For a full narrative writeup of the experience, check out my blog post.


The Problem

When executing wide SIMD instructions, Intel CPUs apply frequency “offsets” to prevent voltage instability. Heavy AVX-512 FMA operations can cause a 300–500 MHz frequency penalty on high-end desktop silicon. Beyond the frequency drop, each voltage state transition costs 10–20 microseconds of stabilization delay.

The conventional solution—disabling AVX offsets in BIOS—doesn’t hold up in practice. The CPU’s Power Control Unit enforces thermal limits regardless of BIOS settings, cloud deployments rarely expose BIOS access, and microcode-level frequency caps cannot be overridden. Static BIOS tuning also doesn’t adapt to changing workloads.

I wanted to see if a software-only, adaptive approach could do better.


Technical Approach

Architecture

Fornax uses a two-thread architecture pinned to separate cores:

  • Monitor thread (Core 0): Reads power consumption from Intel RAPL and current frequency from sysfs. Implements three control modes—Schmitt trigger (hysteresis-based), manual duty cycle (fixed work/pause ratio), and adaptive gradient (online throughput optimization).
  • Worker thread (Core 1): Runs configurable SIMD workloads including synthetic FMA stress tests and financial kernels (Black-Scholes pricing, Monte Carlo simulation, covariance matrix computation).

Key Design Decisions

False sharing prevention. Each shared atomic variable is aligned to its own 64-byte cache line. Without this padding, throughput dropped ~30% due to cache line ping-pong between cores.

   struct alignas(64) SharedState {
    std::atomic<bool> throttle_signal;
    char padding1[63];
    std::atomic<uint64_t> iteration_count;
    char padding2[56];
};

Relaxed memory ordering. The hot path uses memory_order_relaxed for atomics. We don’t need synchronization—just visibility. The signal propagates within nanoseconds, which is sufficient for the control loop’s granularity.

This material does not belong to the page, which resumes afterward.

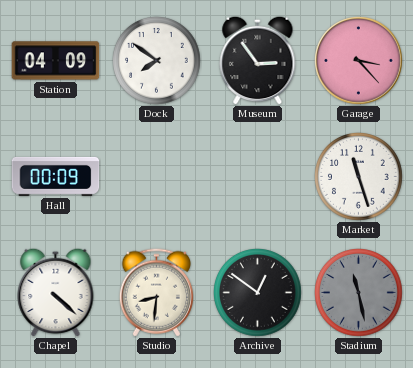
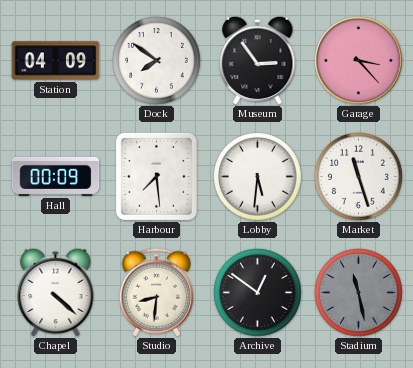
Harbour: none -> 7:29
Lobby: none -> 5:31
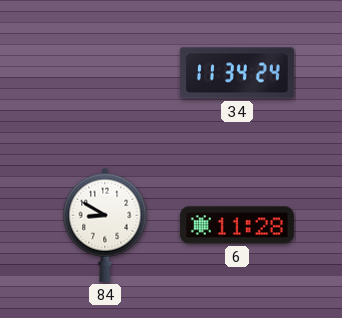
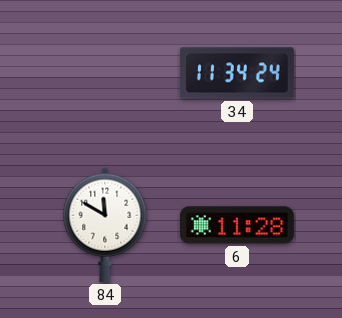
84: 8:50 -> 11:50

Cross-platform abstraction. The code compiles on both x86_64 (AVX-512/AVX2, RDTSC, PAUSE) and ARM64 (NEON, CNTVCT, YIELD). ARM doesn’t exhibit AVX-style offsets, but the abstraction layer was useful for development on Apple Silicon and forced cleaner architecture decisions.


Results & Impact

ARM (M1 — Control Group)

No frequency scaling effects, as expected. The duty cycle mechanism introduces only ~1.6% overhead from throttle-checking logic:

Duty CycleIterations/secOverhead
0%103,228Baseline
50%101,5731.6%
100%101,5961.6%

x86 (Intel i9-10900K)

Clear frequency scaling effects visible. The trade-off between frequency and throughput is non-linear:

Duty CycleAvg FrequencyThroughputEffective Work
0% (continuous)4.75 GHz2,847,294 iter/s100% (baseline)
50%5.15 GHz1,423,647 iter/s50%
70%5.05 GHz854,188 iter/s30%

For raw throughput, continuous execution wins. The frequency penalty is smaller than the time lost during pause phases. For latency-sensitive applications, pulsing provides higher instantaneous burst frequencies and more predictable performance. For power-constrained environments, 50% duty cycle cuts power consumption ~48% while retaining responsive compute.


What I Learned

The AVX offset is the result of careful engineering by people much smarter than me. The CPU is probably making a good decision when it throttles. But the exercise proved the frequency behavior is deterministic, controllable from software, and measurable without special privileges.

The project forced me to learn systems programming the hard way—cache line alignment, memory ordering, platform-specific ISA intrinsics, and power management interfaces. It was my first serious C++ project and my first time reading Intel architecture manuals. The uncomfortable feeling of not knowing what I was doing was the whole point.